[Start of Attachment]

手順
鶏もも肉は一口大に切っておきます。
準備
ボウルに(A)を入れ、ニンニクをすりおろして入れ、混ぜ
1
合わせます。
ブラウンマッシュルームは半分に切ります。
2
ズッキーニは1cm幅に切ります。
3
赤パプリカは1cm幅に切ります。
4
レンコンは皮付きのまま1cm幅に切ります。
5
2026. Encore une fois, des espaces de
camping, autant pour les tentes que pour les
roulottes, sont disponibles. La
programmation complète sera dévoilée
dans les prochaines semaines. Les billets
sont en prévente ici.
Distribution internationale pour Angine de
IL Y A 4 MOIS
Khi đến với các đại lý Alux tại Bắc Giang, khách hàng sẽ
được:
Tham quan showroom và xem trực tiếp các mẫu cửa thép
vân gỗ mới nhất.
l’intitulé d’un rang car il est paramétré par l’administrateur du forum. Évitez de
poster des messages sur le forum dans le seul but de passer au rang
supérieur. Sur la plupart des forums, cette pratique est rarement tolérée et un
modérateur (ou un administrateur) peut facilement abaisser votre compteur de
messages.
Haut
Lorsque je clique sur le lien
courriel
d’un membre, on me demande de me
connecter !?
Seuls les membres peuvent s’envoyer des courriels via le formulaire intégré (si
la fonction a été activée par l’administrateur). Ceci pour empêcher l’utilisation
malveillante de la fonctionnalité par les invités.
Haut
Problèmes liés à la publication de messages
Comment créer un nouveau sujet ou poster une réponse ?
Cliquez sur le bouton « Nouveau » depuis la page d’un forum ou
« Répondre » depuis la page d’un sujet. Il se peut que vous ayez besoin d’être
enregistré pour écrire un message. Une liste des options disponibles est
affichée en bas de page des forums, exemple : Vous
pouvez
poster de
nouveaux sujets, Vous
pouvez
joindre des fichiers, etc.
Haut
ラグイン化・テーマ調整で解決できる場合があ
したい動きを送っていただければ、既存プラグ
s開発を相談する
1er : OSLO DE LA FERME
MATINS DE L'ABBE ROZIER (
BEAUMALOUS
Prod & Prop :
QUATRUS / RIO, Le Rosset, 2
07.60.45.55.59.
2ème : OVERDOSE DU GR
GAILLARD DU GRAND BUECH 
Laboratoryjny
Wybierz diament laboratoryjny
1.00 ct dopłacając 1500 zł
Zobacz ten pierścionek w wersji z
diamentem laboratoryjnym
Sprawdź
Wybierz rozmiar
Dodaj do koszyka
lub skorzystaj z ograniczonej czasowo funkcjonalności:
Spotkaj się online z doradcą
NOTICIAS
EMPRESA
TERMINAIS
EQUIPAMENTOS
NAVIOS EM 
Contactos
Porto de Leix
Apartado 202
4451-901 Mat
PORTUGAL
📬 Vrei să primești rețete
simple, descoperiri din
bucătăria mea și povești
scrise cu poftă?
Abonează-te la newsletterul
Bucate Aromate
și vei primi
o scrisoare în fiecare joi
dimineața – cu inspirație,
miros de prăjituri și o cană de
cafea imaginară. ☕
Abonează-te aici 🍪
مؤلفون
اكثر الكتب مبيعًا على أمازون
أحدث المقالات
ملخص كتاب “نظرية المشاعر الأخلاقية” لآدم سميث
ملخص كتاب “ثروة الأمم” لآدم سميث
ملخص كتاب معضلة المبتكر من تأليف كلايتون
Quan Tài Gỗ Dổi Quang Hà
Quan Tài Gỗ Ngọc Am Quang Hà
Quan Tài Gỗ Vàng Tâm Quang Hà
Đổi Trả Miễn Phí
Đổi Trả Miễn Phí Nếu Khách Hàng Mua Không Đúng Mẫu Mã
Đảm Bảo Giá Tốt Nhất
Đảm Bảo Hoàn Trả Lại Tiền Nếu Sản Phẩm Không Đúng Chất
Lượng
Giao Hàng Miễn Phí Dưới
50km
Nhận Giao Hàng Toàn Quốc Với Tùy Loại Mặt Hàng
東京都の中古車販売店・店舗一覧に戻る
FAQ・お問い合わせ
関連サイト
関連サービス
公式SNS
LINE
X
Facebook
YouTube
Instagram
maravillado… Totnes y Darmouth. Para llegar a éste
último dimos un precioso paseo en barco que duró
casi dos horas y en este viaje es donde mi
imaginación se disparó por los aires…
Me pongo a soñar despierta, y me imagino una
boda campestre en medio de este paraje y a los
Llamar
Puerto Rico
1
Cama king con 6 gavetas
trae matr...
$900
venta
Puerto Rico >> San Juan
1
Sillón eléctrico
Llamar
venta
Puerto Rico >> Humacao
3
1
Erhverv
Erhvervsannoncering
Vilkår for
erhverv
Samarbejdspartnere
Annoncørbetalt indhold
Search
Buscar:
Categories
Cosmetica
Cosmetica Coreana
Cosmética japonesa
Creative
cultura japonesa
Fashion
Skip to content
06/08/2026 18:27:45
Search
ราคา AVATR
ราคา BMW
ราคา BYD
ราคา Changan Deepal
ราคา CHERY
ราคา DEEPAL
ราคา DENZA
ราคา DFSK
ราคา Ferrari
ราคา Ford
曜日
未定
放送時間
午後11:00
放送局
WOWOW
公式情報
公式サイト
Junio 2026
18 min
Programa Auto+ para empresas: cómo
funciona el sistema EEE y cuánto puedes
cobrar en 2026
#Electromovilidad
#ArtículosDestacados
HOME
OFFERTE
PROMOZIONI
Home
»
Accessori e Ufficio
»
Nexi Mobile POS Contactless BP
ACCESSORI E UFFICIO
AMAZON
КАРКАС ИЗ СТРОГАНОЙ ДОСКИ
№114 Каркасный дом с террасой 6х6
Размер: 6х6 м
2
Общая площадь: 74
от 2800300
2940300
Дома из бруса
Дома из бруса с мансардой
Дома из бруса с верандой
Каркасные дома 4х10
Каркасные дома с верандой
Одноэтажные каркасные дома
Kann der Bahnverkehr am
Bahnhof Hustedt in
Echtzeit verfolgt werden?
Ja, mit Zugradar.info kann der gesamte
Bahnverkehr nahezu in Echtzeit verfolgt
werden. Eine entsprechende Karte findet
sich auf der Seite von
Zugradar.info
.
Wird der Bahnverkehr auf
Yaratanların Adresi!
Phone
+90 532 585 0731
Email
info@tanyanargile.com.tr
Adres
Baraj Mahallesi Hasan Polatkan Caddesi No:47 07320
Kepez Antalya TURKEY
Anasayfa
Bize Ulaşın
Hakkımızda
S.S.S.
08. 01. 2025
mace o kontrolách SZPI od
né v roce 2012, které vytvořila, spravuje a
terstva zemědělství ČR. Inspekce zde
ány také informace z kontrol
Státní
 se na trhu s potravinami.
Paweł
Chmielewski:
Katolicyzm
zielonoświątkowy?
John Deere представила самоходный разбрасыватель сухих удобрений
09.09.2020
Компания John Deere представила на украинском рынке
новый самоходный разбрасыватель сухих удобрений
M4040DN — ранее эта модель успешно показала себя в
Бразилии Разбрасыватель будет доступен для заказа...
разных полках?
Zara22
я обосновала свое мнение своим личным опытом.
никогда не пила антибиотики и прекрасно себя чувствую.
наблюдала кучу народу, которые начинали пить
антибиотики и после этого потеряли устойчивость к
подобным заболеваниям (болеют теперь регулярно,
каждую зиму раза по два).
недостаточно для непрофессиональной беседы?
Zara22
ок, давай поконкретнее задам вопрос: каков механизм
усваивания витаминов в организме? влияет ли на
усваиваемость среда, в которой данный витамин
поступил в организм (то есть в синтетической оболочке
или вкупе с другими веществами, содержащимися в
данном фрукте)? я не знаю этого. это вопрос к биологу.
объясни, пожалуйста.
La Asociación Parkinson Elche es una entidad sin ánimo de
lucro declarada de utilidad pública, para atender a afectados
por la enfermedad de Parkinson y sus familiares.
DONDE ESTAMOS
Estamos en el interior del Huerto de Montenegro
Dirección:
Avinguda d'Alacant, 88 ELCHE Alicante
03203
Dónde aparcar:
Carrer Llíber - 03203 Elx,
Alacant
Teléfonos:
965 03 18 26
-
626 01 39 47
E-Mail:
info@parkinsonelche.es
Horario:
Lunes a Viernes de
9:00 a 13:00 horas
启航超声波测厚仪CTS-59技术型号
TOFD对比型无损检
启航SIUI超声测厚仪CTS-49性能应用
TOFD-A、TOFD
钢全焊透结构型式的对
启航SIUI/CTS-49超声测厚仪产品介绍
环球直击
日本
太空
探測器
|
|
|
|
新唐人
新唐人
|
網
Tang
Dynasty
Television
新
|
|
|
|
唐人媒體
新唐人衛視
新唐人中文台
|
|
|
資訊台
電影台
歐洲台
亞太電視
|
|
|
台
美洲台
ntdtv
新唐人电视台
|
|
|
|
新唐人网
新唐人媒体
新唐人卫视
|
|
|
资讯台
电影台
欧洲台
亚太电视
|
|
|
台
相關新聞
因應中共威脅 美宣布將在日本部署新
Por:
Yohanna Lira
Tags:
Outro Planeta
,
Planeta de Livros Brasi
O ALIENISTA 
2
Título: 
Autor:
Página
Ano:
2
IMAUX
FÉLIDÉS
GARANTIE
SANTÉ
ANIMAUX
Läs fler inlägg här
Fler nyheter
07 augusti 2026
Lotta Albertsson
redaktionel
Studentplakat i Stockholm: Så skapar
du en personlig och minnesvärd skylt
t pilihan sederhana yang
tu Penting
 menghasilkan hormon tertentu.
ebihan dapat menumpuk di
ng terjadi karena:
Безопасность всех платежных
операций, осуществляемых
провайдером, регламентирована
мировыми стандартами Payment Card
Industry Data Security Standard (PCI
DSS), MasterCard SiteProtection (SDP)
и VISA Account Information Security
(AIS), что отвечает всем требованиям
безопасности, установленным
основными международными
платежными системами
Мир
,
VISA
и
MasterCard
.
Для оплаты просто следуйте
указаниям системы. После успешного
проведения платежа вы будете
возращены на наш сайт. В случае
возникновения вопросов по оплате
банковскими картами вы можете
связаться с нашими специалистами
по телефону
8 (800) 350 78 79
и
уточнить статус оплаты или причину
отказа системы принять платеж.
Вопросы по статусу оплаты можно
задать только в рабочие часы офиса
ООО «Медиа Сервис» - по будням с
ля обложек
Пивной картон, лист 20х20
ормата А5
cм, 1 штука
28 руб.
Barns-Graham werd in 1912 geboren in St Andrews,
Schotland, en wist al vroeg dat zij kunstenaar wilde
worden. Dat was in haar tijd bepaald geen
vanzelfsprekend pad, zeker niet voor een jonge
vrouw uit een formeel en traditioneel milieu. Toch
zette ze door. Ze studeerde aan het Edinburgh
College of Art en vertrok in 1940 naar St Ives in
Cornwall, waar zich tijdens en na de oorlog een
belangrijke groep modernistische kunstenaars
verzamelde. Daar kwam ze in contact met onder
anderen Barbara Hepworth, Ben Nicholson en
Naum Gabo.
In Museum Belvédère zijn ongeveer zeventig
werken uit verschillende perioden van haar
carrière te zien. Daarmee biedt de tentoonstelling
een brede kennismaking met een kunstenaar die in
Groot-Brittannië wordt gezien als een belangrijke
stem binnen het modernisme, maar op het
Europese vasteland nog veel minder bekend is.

[End of Attachment]

What is required.
Copy out word for word each line of the listing, from the very first line down to the line containing "IL Y A 4 MOIS", and stop after that line.

Your response.
手順
鶏もも肉は一口大に切っておきます。
準備
ボウルに(A)を入れ、ニンニクをすりおろして入れ、混ぜ
1
合わせます。
ブラウンマッシュルームは半分に切ります。
2
ズッキーニは1cm幅に切ります。
3
赤パプリカは1cm幅に切ります。
4
レンコンは皮付きのまま1cm幅に切ります。
5
2026. Encore une fois, des espaces de
camping, autant pour les tentes que pour les
roulottes, sont disponibles. La
programmation complète sera dévoilée
dans les prochaines semaines. Les billets
sont en prévente ici.
Distribution internationale pour Angine de
IL Y A 4 MOIS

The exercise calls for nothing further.